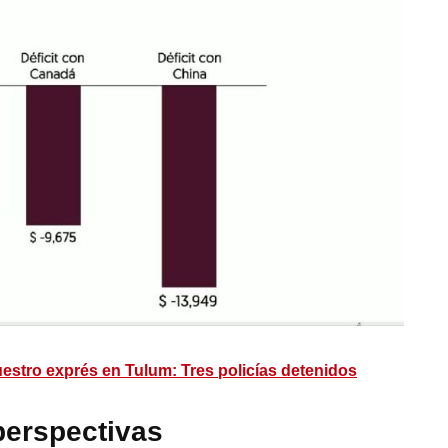
estro exprés en Tulum: Tres policías detenidos
perspectivas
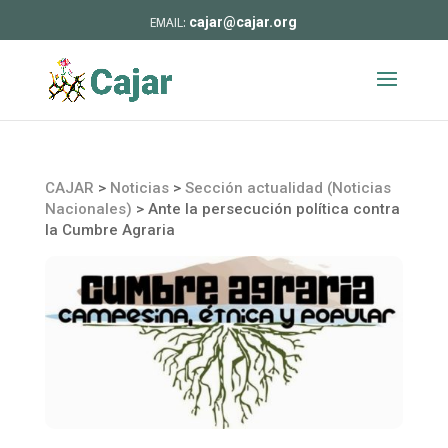
cajar@cajar.org
CAJAR
>
Noticias
>
Sección actualidad (Noticias
Nacionales)
>
Ante la persecución política contra
la Cumbre Agraria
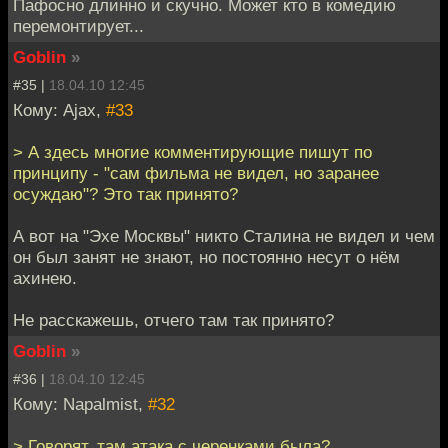
Пафосно длинно и скучно. Может кто в комедию
перемонтирует...
Goblin
»
#35 |
18.04.10 12:45
Кому: Ajax,
#33
> А здесь многие комментирующие пишут по
принципу - "сам фильма не видел, но заранее
осуждаю"? Это так принято?
А вот на "Эхе Москвы" никто Сталина не видел и чем
он был занят не знают, но постоянно несут о нём
ахинею.
Не расскажешь, отчего там так принято?
Goblin
»
#36 |
18.04.10 12:45
Кому: Napalmist,
#32
> Говорят, там атака с черенками была?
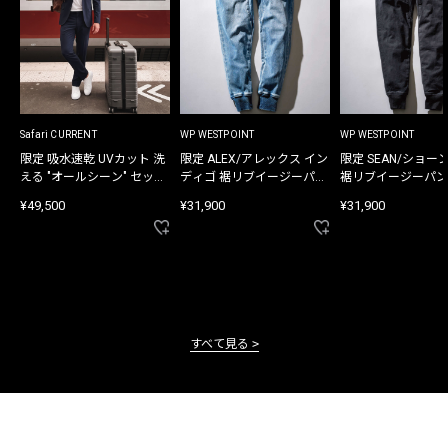
Safari CURRENT
WP WESTPOINT
WP WESTPOINT
限定 吸水速乾 UVカット 洗
限定 ALEX/アレックス イン
限定 SEAN/ショー
える "オールシーン" セット
ディゴ 裾リブイージーパン
裾リブイージーパン
アップ
ツ
¥49,500
¥31,900
¥31,900
すべて見る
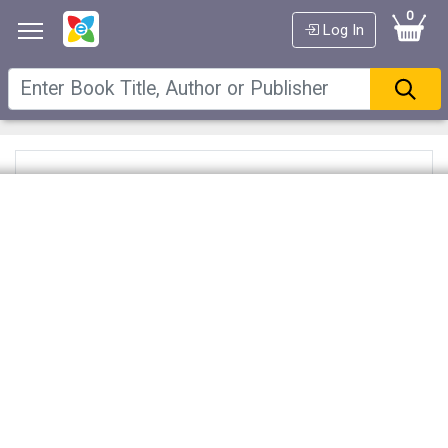
0
Log In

WHAT IS BEING ASKED: Search the records for the string "Noticias" and return every line in which it occurs.

RESPONSE TO THIS TASK:
Noticias
Sección actualidad (Noticias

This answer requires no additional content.